You shift a little in your seat. Maybe I was a shade snappy.

‘Anyway,’ you say, ‘it’s nothing that you can’t fold into your life — and hopefully there won’t be any more deterioration.’

I flip through a couple of the leaflets, and try to take it on board, but I’ll have to leave it till I’m on my own.

‘I brought you this, too. A bit of light reading.’ You hand over a hardback coffee-table book: Piet Oudolf, Planting Design.

It’s so easy for you even now to surprise me with kindness.

You smile happily, pleased I’m pleased. ‘It’s only a library book, but I thought it would give you some good ideas, a few things to mull over while you start getting used to where you’re at these days.’

I set the book down on the blanket on my lap and pat it to show gratitude. I allow myself to look at you, and you smile. ‘Thank you so much for making the effort, is all. I really appreciate it.’ I thumb the edge of the blanket.

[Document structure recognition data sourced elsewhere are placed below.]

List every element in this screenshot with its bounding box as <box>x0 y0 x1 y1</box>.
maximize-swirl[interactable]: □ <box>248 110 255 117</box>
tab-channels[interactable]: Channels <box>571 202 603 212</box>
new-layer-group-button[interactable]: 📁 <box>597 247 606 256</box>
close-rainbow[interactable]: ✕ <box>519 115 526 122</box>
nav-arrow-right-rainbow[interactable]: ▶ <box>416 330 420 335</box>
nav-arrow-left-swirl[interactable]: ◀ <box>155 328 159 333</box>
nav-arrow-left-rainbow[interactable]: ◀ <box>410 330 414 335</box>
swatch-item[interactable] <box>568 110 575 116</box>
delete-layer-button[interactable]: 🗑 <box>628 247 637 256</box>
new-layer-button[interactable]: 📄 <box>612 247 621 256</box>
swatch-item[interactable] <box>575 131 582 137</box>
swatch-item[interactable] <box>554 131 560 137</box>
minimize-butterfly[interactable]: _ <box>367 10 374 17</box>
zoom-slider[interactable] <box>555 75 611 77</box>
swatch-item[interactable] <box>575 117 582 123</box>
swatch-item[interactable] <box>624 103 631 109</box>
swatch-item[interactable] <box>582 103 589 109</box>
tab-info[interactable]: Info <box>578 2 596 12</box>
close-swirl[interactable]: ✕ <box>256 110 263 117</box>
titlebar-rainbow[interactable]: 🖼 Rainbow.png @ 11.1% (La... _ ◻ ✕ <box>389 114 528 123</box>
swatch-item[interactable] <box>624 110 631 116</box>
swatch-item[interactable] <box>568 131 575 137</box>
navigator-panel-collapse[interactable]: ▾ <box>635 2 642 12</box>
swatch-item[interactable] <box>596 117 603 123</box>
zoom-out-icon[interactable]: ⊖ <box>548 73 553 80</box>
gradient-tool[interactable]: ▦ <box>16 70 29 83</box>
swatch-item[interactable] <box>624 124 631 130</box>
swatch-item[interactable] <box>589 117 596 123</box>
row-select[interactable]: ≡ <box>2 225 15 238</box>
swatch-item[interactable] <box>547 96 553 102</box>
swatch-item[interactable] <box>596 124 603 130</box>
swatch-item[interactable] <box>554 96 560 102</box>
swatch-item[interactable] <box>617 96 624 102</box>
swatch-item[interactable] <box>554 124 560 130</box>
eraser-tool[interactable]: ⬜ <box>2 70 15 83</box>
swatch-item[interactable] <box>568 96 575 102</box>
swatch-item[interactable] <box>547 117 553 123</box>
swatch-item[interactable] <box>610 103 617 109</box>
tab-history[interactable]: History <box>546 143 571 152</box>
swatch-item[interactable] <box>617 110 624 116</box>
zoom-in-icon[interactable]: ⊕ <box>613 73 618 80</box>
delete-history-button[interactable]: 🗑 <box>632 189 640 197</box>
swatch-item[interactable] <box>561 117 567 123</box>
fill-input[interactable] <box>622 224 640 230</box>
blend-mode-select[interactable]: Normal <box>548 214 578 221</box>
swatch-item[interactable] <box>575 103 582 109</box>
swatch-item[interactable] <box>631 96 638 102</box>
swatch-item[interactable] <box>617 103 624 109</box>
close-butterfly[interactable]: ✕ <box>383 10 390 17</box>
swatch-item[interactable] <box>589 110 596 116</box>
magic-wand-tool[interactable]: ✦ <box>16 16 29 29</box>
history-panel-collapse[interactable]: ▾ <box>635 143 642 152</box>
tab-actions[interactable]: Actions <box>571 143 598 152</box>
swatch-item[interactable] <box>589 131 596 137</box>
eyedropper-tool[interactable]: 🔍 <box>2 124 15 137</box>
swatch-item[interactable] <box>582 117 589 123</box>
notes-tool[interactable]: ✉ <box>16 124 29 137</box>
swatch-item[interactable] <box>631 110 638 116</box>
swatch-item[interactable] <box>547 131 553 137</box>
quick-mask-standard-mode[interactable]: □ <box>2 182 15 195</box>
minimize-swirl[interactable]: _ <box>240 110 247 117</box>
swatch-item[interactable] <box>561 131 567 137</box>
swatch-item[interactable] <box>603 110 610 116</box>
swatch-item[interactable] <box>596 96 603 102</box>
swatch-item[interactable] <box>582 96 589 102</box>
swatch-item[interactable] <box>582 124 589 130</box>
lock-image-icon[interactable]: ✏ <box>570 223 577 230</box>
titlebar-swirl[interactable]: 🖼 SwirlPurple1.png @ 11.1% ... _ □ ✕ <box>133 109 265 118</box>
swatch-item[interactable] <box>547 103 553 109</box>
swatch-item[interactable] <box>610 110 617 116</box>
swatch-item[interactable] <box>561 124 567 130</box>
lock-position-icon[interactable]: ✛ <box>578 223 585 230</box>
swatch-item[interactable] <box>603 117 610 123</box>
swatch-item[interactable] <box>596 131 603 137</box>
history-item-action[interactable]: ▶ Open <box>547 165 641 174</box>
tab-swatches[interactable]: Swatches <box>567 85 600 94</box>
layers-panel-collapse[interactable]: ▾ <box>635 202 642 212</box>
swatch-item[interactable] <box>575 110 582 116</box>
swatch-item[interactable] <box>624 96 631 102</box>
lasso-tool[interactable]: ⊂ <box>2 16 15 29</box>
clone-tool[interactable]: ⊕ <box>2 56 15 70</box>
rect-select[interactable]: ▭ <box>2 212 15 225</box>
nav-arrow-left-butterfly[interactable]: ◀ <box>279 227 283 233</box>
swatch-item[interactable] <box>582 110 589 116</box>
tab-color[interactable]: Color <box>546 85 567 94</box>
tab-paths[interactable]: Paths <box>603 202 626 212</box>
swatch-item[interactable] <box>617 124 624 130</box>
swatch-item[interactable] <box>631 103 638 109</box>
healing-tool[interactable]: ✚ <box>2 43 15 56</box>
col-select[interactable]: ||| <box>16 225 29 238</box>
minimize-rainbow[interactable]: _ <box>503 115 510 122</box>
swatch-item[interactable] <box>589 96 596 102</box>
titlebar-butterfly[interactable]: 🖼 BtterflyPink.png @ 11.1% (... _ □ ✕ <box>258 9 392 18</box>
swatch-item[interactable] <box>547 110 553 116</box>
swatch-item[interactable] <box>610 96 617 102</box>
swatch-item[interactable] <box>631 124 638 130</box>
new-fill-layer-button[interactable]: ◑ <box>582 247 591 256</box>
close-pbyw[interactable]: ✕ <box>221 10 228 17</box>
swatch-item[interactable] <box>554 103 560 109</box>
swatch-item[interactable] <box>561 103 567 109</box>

‘Happy to help,’ you say. ‘Just because we’ve had our problems doesn’t mean I don’t care.’

‘I’m sorry I leaned on you so much,’ I say.

You look down in your lap. ‘It’s my baggage too. It’s — it’s not something I think I can cope with. That whole — trust area.’

‘I wasn’t straight with you, and I’m so sorry.’

‘Maybe it needed to happen. It was just too much hearing you say that, and seeing you not looking after yourself.’

‘That’s not me. That’s not what I want to be.’

I look at you and try to sustain your gaze, but you look away.

‘I can change, Mia,’ I say.

You look back at me, and some self-centred part of me had been imagining tears in your eyes. But they’re dry.

‘There are times when I want to let it all drop, Ivo. I do miss you, you know. But everything’s so up in the air at the moment. I’m going away, and when I come back there’s the new job — you’re coping with all this change with your health, and — it’s not the right time. It’d be better, don’t you think, if we just stayed friends?’

I look up into your eyes, and I see the kindness. And I realize I’d forgotten to tell myself what I should have been telling myself all along: remember never, ever to hope.

Crushed again.

‘Better to be friends — better than to have nothing at all,’ you say.

No.

Not better.

‘Maybe I’ll give you a call from my mum’s? In a week or two?’

Oh God, is it a good idea to string this on if it’s not going to come to a happy ending? Shouldn’t I just sever all ties now?

All I can think of is the photo Mal texted me shortly before you arrived. He’s found a flat.

But I can’t bring myself to tell you.